• **Try it**: Every line in the data below that holds "Start" should be found and copied.

*** Data supplied ***

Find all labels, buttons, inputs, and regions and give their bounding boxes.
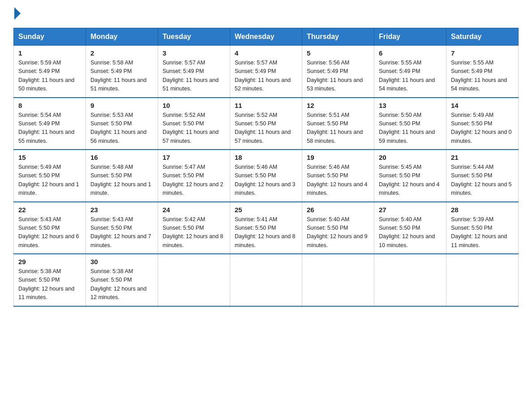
day-info: Sunrise: 5:52 AM Sunset: 5:50 PM Dayligh… — [163, 111, 225, 146]
day-number: 2 — [90, 49, 153, 57]
sunrise-label: Sunrise: 5:51 AM — [307, 112, 349, 118]
sunset-label: Sunset: 5:49 PM — [379, 68, 420, 74]
calendar-cell: 21 Sunrise: 5:44 AM Sunset: 5:50 PM Dayl… — [446, 150, 519, 202]
daylight-label: Daylight: 12 hours and 1 minute. — [90, 181, 151, 196]
day-number: 7 — [451, 49, 514, 57]
daylight-label: Daylight: 11 hours and 54 minutes. — [451, 77, 507, 92]
day-info: Sunrise: 5:38 AM Sunset: 5:50 PM Dayligh… — [90, 267, 153, 302]
calendar-cell — [158, 254, 230, 306]
sunrise-label: Sunrise: 5:49 AM — [451, 112, 493, 118]
sunrise-label: Sunrise: 5:44 AM — [451, 164, 493, 170]
calendar-cell: 25 Sunrise: 5:41 AM Sunset: 5:50 PM Dayl… — [230, 202, 302, 254]
daylight-label: Daylight: 12 hours and 0 minutes. — [451, 129, 512, 144]
calendar-cell: 24 Sunrise: 5:42 AM Sunset: 5:50 PM Dayl… — [158, 202, 230, 254]
sunset-label: Sunset: 5:50 PM — [235, 120, 276, 127]
daylight-label: Daylight: 11 hours and 51 minutes. — [163, 77, 219, 92]
day-number: 8 — [18, 102, 81, 109]
day-info: Sunrise: 5:44 AM Sunset: 5:50 PM Dayligh… — [451, 163, 514, 198]
sunset-label: Sunset: 5:50 PM — [163, 225, 204, 231]
day-info: Sunrise: 5:43 AM Sunset: 5:50 PM Dayligh… — [90, 215, 153, 250]
logo-arrow-icon — [14, 7, 21, 20]
sunrise-label: Sunrise: 5:42 AM — [163, 216, 205, 223]
daylight-label: Daylight: 11 hours and 50 minutes. — [18, 77, 74, 92]
daylight-label: Daylight: 11 hours and 57 minutes. — [163, 129, 219, 144]
calendar-cell: 4 Sunrise: 5:57 AM Sunset: 5:49 PM Dayli… — [230, 46, 302, 98]
calendar-cell: 11 Sunrise: 5:52 AM Sunset: 5:50 PM Dayl… — [230, 98, 302, 150]
sunset-label: Sunset: 5:50 PM — [18, 225, 60, 231]
day-info: Sunrise: 5:51 AM Sunset: 5:50 PM Dayligh… — [307, 111, 369, 146]
day-header-monday: Monday — [86, 28, 158, 46]
sunset-label: Sunset: 5:50 PM — [18, 277, 60, 283]
day-number: 27 — [379, 206, 442, 214]
day-number: 25 — [235, 206, 297, 214]
calendar-week-row: 8 Sunrise: 5:54 AM Sunset: 5:49 PM Dayli… — [14, 98, 519, 150]
sunrise-label: Sunrise: 5:48 AM — [90, 164, 133, 170]
calendar-cell: 23 Sunrise: 5:43 AM Sunset: 5:50 PM Dayl… — [86, 202, 158, 254]
sunrise-label: Sunrise: 5:58 AM — [90, 60, 133, 66]
sunrise-label: Sunrise: 5:57 AM — [163, 60, 205, 66]
calendar-cell: 26 Sunrise: 5:40 AM Sunset: 5:50 PM Dayl… — [302, 202, 374, 254]
daylight-label: Daylight: 12 hours and 9 minutes. — [307, 233, 368, 248]
calendar-cell: 5 Sunrise: 5:56 AM Sunset: 5:49 PM Dayli… — [302, 46, 374, 98]
calendar-cell: 27 Sunrise: 5:40 AM Sunset: 5:50 PM Dayl… — [374, 202, 446, 254]
sunrise-label: Sunrise: 5:57 AM — [235, 60, 277, 66]
calendar-cell: 29 Sunrise: 5:38 AM Sunset: 5:50 PM Dayl… — [14, 254, 86, 306]
daylight-label: Daylight: 11 hours and 58 minutes. — [307, 129, 363, 144]
day-info: Sunrise: 5:40 AM Sunset: 5:50 PM Dayligh… — [307, 215, 369, 250]
daylight-label: Daylight: 12 hours and 12 minutes. — [90, 286, 146, 300]
calendar-week-row: 29 Sunrise: 5:38 AM Sunset: 5:50 PM Dayl… — [14, 254, 519, 306]
calendar-cell: 15 Sunrise: 5:49 AM Sunset: 5:50 PM Dayl… — [14, 150, 86, 202]
day-number: 22 — [18, 206, 81, 214]
day-number: 3 — [163, 49, 225, 57]
daylight-label: Daylight: 11 hours and 54 minutes. — [379, 77, 435, 92]
sunset-label: Sunset: 5:50 PM — [307, 225, 348, 231]
day-info: Sunrise: 5:54 AM Sunset: 5:49 PM Dayligh… — [18, 111, 81, 146]
calendar-cell: 16 Sunrise: 5:48 AM Sunset: 5:50 PM Dayl… — [86, 150, 158, 202]
calendar-cell: 20 Sunrise: 5:45 AM Sunset: 5:50 PM Dayl… — [374, 150, 446, 202]
sunrise-label: Sunrise: 5:55 AM — [451, 60, 493, 66]
daylight-label: Daylight: 12 hours and 11 minutes. — [18, 286, 74, 300]
day-number: 20 — [379, 154, 442, 161]
calendar-cell: 2 Sunrise: 5:58 AM Sunset: 5:49 PM Dayli… — [86, 46, 158, 98]
sunrise-label: Sunrise: 5:43 AM — [18, 216, 61, 223]
calendar-cell: 18 Sunrise: 5:46 AM Sunset: 5:50 PM Dayl… — [230, 150, 302, 202]
day-info: Sunrise: 5:58 AM Sunset: 5:49 PM Dayligh… — [90, 59, 153, 94]
daylight-label: Daylight: 12 hours and 4 minutes. — [307, 181, 368, 196]
sunset-label: Sunset: 5:50 PM — [379, 120, 420, 127]
daylight-label: Daylight: 11 hours and 56 minutes. — [90, 129, 146, 144]
sunset-label: Sunset: 5:50 PM — [163, 120, 204, 127]
daylight-label: Daylight: 12 hours and 11 minutes. — [451, 233, 507, 248]
calendar-cell: 30 Sunrise: 5:38 AM Sunset: 5:50 PM Dayl… — [86, 254, 158, 306]
calendar-cell: 19 Sunrise: 5:46 AM Sunset: 5:50 PM Dayl… — [302, 150, 374, 202]
daylight-label: Daylight: 12 hours and 4 minutes. — [379, 181, 440, 196]
sunrise-label: Sunrise: 5:49 AM — [18, 164, 61, 170]
calendar-cell: 8 Sunrise: 5:54 AM Sunset: 5:49 PM Dayli… — [14, 98, 86, 150]
day-info: Sunrise: 5:46 AM Sunset: 5:50 PM Dayligh… — [307, 163, 369, 198]
sunset-label: Sunset: 5:49 PM — [235, 68, 276, 74]
calendar-week-row: 15 Sunrise: 5:49 AM Sunset: 5:50 PM Dayl… — [14, 150, 519, 202]
sunset-label: Sunset: 5:50 PM — [451, 172, 492, 179]
day-info: Sunrise: 5:57 AM Sunset: 5:49 PM Dayligh… — [163, 59, 225, 94]
day-info: Sunrise: 5:40 AM Sunset: 5:50 PM Dayligh… — [379, 215, 442, 250]
sunrise-label: Sunrise: 5:50 AM — [379, 112, 421, 118]
sunrise-label: Sunrise: 5:40 AM — [379, 216, 421, 223]
sunrise-label: Sunrise: 5:45 AM — [379, 164, 421, 170]
day-number: 13 — [379, 102, 442, 109]
day-number: 5 — [307, 49, 369, 57]
calendar-cell: 28 Sunrise: 5:39 AM Sunset: 5:50 PM Dayl… — [446, 202, 519, 254]
daylight-label: Daylight: 11 hours and 59 minutes. — [379, 129, 435, 144]
sunset-label: Sunset: 5:50 PM — [307, 120, 348, 127]
daylight-label: Daylight: 11 hours and 53 minutes. — [307, 77, 363, 92]
day-number: 24 — [163, 206, 225, 214]
sunrise-label: Sunrise: 5:52 AM — [235, 112, 277, 118]
sunset-label: Sunset: 5:50 PM — [307, 172, 348, 179]
sunset-label: Sunset: 5:50 PM — [18, 172, 60, 179]
day-header-thursday: Thursday — [302, 28, 374, 46]
page-header — [13, 9, 519, 20]
calendar-cell — [302, 254, 374, 306]
calendar-cell: 1 Sunrise: 5:59 AM Sunset: 5:49 PM Dayli… — [14, 46, 86, 98]
sunset-label: Sunset: 5:50 PM — [451, 225, 492, 231]
calendar-cell: 6 Sunrise: 5:55 AM Sunset: 5:49 PM Dayli… — [374, 46, 446, 98]
day-header-sunday: Sunday — [14, 28, 86, 46]
sunrise-label: Sunrise: 5:47 AM — [163, 164, 205, 170]
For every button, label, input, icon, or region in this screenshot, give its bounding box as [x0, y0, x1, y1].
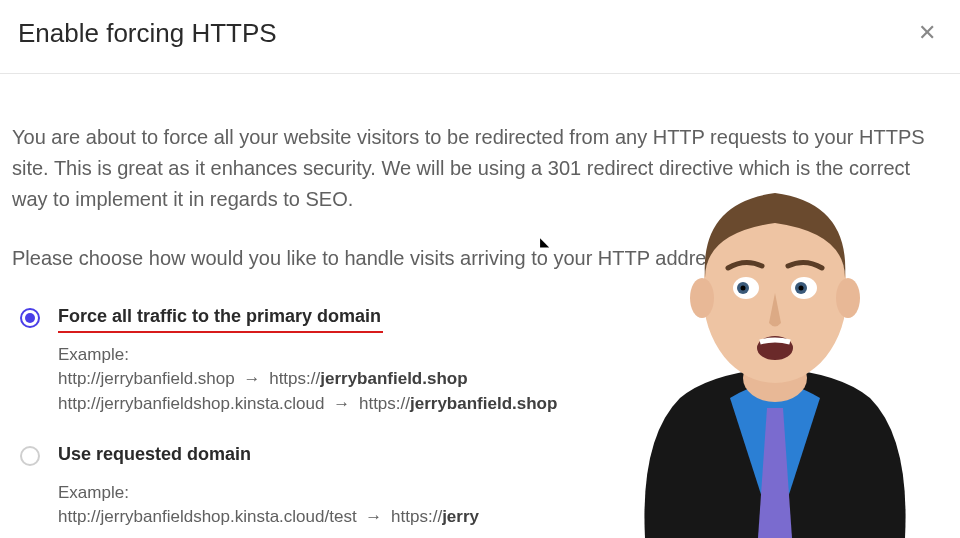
example-to-bold: jerrybanfield.shop: [410, 394, 557, 413]
description-text: You are about to force all your website …: [12, 122, 948, 215]
option-body: Use requested domain Example: http://jer…: [58, 444, 948, 530]
option-requested-domain[interactable]: Use requested domain Example: http://jer…: [12, 444, 948, 530]
dialog-content: You are about to force all your website …: [0, 74, 960, 530]
arrow-icon: →: [243, 367, 260, 392]
close-button[interactable]: ✕: [914, 18, 940, 48]
cursor-icon: ◣: [540, 235, 549, 249]
example-line-2: http://jerrybanfieldshop.kinsta.cloud → …: [58, 392, 948, 417]
example-line-1: http://jerrybanfield.shop → https://jerr…: [58, 367, 948, 392]
example-from: http://jerrybanfieldshop.kinsta.cloud/te…: [58, 507, 357, 526]
example-from: http://jerrybanfield.shop: [58, 369, 235, 388]
example-to-bold: jerry: [442, 507, 479, 526]
example-to-prefix: https://: [391, 507, 442, 526]
example-label: Example:: [58, 345, 948, 365]
option-label: Force all traffic to the primary domain: [58, 306, 381, 327]
dialog-header: Enable forcing HTTPS ✕: [0, 0, 960, 74]
radio-selected-icon[interactable]: [20, 308, 40, 328]
radio-unselected-icon[interactable]: [20, 446, 40, 466]
example-label: Example:: [58, 483, 948, 503]
example-line-1: http://jerrybanfieldshop.kinsta.cloud/te…: [58, 505, 948, 530]
example-to-prefix: https://: [269, 369, 320, 388]
arrow-icon: →: [333, 392, 350, 417]
option-force-primary[interactable]: Force all traffic to the primary domain …: [12, 306, 948, 416]
example-to-bold: jerrybanfield.shop: [320, 369, 467, 388]
example-to-prefix: https://: [359, 394, 410, 413]
example-from: http://jerrybanfieldshop.kinsta.cloud: [58, 394, 325, 413]
option-label: Use requested domain: [58, 444, 251, 465]
dialog-title: Enable forcing HTTPS: [18, 18, 277, 49]
arrow-icon: →: [365, 505, 382, 530]
option-body: Force all traffic to the primary domain …: [58, 306, 948, 416]
prompt-text: Please choose how would you like to hand…: [12, 243, 948, 274]
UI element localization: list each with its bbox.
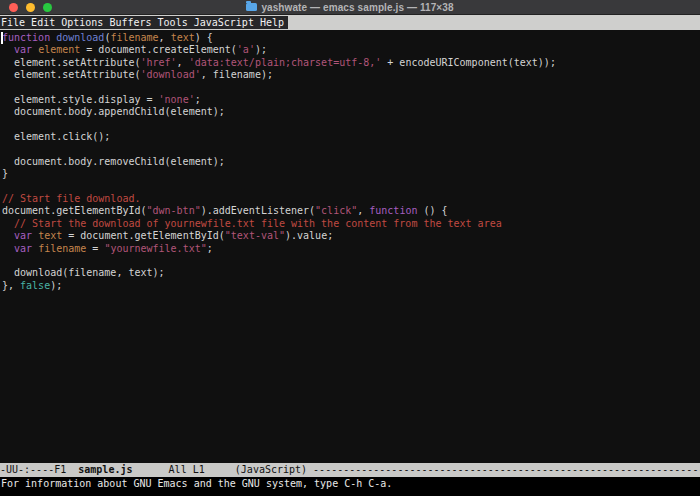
menu-item-file[interactable]: File xyxy=(1,17,25,28)
code-line: document.body.removeChild(element); xyxy=(2,156,700,168)
code-line: element.setAttribute('download', filenam… xyxy=(2,69,700,81)
code-line: // Start file download. xyxy=(2,193,700,205)
code-line xyxy=(2,119,700,131)
menu-item-javascript[interactable]: JavaScript xyxy=(188,17,254,28)
code-buffer[interactable]: function download(filename, text) { var … xyxy=(0,30,700,463)
code-line xyxy=(2,255,700,267)
code-line: }, false); xyxy=(2,280,700,292)
code-lines: function download(filename, text) { var … xyxy=(2,32,700,292)
modeline-major-mode[interactable]: (JavaScript) xyxy=(235,464,307,475)
title-area: yashwate — emacs sample.js — 117×38 xyxy=(0,0,700,14)
echo-area: For information about GNU Emacs and the … xyxy=(0,477,700,496)
code-line: } xyxy=(2,168,700,180)
code-line: element.setAttribute('href', 'data:text/… xyxy=(2,57,700,69)
minimize-button[interactable] xyxy=(26,3,35,12)
code-line: var text = document.getElementById("text… xyxy=(2,230,700,242)
menu-item-edit[interactable]: Edit xyxy=(25,17,55,28)
code-line: var element = document.createElement('a'… xyxy=(2,44,700,56)
code-line: download(filename, text); xyxy=(2,267,700,279)
text-cursor xyxy=(1,32,3,44)
terminal-window: yashwate — emacs sample.js — 117×38 File… xyxy=(0,0,700,496)
zoom-button[interactable] xyxy=(43,3,52,12)
code-line xyxy=(2,82,700,94)
titlebar[interactable]: yashwate — emacs sample.js — 117×38 xyxy=(0,0,700,15)
menu-item-buffers[interactable]: Buffers xyxy=(103,17,151,28)
mode-line: -UU-:----F1 sample.js All L1 (JavaScript… xyxy=(0,463,700,477)
code-line: document.body.appendChild(element); xyxy=(2,106,700,118)
modeline-buffer-name: sample.js xyxy=(78,464,132,475)
menu-item-help[interactable]: Help xyxy=(254,17,284,28)
modeline-position: All L1 xyxy=(132,464,234,475)
code-line: var filename = "yournewfile.txt"; xyxy=(2,243,700,255)
modeline-dashes: ----------------------------------------… xyxy=(307,464,700,475)
folder-icon xyxy=(246,3,257,11)
menubar-items: File Edit Options Buffers Tools JavaScri… xyxy=(0,16,288,29)
modeline-prefix: -UU-:----F1 xyxy=(0,464,78,475)
code-line: element.click(); xyxy=(2,131,700,143)
emacs-menubar: File Edit Options Buffers Tools JavaScri… xyxy=(0,15,700,30)
menu-item-options[interactable]: Options xyxy=(55,17,103,28)
window-title: yashwate — emacs sample.js — 117×38 xyxy=(261,2,453,13)
menu-item-tools[interactable]: Tools xyxy=(152,17,188,28)
code-line: document.getElementById("dwn-btn").addEv… xyxy=(2,205,700,217)
code-line xyxy=(2,181,700,193)
code-line: element.style.display = 'none'; xyxy=(2,94,700,106)
code-line: function download(filename, text) { xyxy=(2,32,700,44)
code-line: // Start the download of yournewfile.txt… xyxy=(2,218,700,230)
code-line xyxy=(2,144,700,156)
traffic-lights xyxy=(9,3,52,12)
close-button[interactable] xyxy=(9,3,18,12)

*** End of Data supplied ***

• **Output below**:
code-line: // Start file download. xyxy=(2,193,700,205)
code-line: // Start the download of yournewfile.txt… xyxy=(2,218,700,230)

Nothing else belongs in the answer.